§ TASK STATEMENT: The data below holds a line containing "to this site's" and a line containing "Pont d'Espagne - Bayssellance"; please quote exactly those two lines and every line between them, and nothing else.

** Opening DATA UNDER STUDY block **

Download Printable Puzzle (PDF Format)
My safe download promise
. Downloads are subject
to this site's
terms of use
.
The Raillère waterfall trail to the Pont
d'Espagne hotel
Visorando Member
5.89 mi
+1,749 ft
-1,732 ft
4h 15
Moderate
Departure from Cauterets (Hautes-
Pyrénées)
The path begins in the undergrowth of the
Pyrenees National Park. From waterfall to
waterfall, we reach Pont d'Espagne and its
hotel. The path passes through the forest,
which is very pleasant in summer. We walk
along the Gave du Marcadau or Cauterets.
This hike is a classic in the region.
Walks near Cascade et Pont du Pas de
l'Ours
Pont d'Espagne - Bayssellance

** Closing DATA UNDER STUDY block **
** Opening DATA UNDER STUDY block **

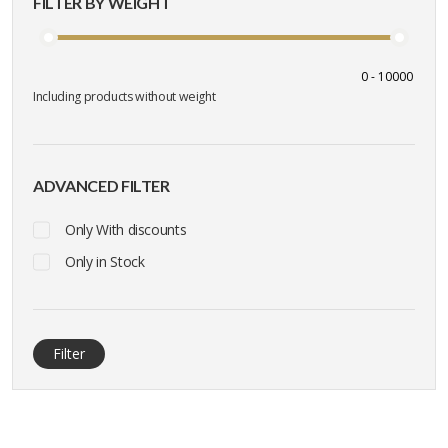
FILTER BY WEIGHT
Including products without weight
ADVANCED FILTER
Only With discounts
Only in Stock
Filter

** Closing DATA UNDER STUDY block **

§ REPLY:
to this site's
terms of use
.
The Raillère waterfall trail to the Pont
d'Espagne hotel
Visorando Member
5.89 mi
+1,749 ft
-1,732 ft
4h 15
Moderate
Departure from Cauterets (Hautes-
Pyrénées)
The path begins in the undergrowth of the
Pyrenees National Park. From waterfall to
waterfall, we reach Pont d'Espagne and its
hotel. The path passes through the forest,
which is very pleasant in summer. We walk
along the Gave du Marcadau or Cauterets.
This hike is a classic in the region.
Walks near Cascade et Pont du Pas de
l'Ours
Pont d'Espagne - Bayssellance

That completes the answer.